Artículo publicado ayer, 02/06/2009, en el Diario La Provincia/DLP


                                         DE TODO UN POCO
Donina Romero               
                                 PEDAZO   DE   MALCRIADO
         Esto que les voy a contar es cierto y sucedió hace ya muchos años en una habitación de la desaparecida clínica del Pino donde mi hijo  -a la sazón con doce años-  estaba ingresado por una ligera operación. A su lado había un chiquillo de su misma edad y con la cabeza vendada, cuidado por su amorosa abuela con cierta tendencia a arrugarse y a encoger como el lino, y un poco más allá un señor muy educado llamado Cornelio, de unos cuarenta años, con una pierna escayolada y en alto, sujeta por cuerdas y poleas. He de decir que cuando mi hijo ingresó ya estaban estos dos enfermos ocupando el barco, así que éramos los nuevos en la travesía.
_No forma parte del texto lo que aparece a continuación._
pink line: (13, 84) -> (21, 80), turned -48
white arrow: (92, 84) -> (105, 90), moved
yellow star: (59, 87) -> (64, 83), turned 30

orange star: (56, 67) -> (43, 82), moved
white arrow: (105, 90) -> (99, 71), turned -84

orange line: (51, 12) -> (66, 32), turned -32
         El chiquillo era un trueno y no paraba de pedirle y pedirle cosas a la pobre abuela,  a quien se le notaba que los cuidados le suponían una carga demasiado dura para llevarla ella sola, pues el “mataperro” del nieto era un manojo de voladores que nunca se estaba quieto y un caso dado por imposible. Llegó la hora de la cena y los tres enfermos cenaron estupendamente, aunque yo notaba algo nervioso al tal Cornelio. Retiradas las bandejas, el señor Cornelio pidió su chato, pues era la hora de hacer sus necesidades fisiológicas y con una pierna escayolada y en alto no había otro modo porque se sentía físicamente limitado para ello. El nerviosismo del buen señor iba en aumento, aunque intentaba disimularlo y la verdad es que no sabía cómo. Naturalmente, descargó (con mucho esfuerzo) y, naturalmente, el “aroma” invadió rápidamente la estancia dejando al pobre hombre con una extrema palidez debida a la vergüenza. Me invadió una gran compasión por él, pero no así al chiquillo que a grito pelado y tapándose la nariz le decía y repetía, “¡Cosnelio, foooos…!” Por un momento me quedé helada y tiesa como una lámpara de pie, pero la abuela, que continuaba amorosamente colgada del chiquillo como una lámpara de techo, mirándome algo consternada y disculpándolo me comentó, “¡amargos chochos, mi niña! Es que del toletazo que le mandó el camión, se ha quedado así, nervioso”.  “¿Nervioso?” –dije para mis adentros-  “Este niño lo que es un pedazo de malcriado”. 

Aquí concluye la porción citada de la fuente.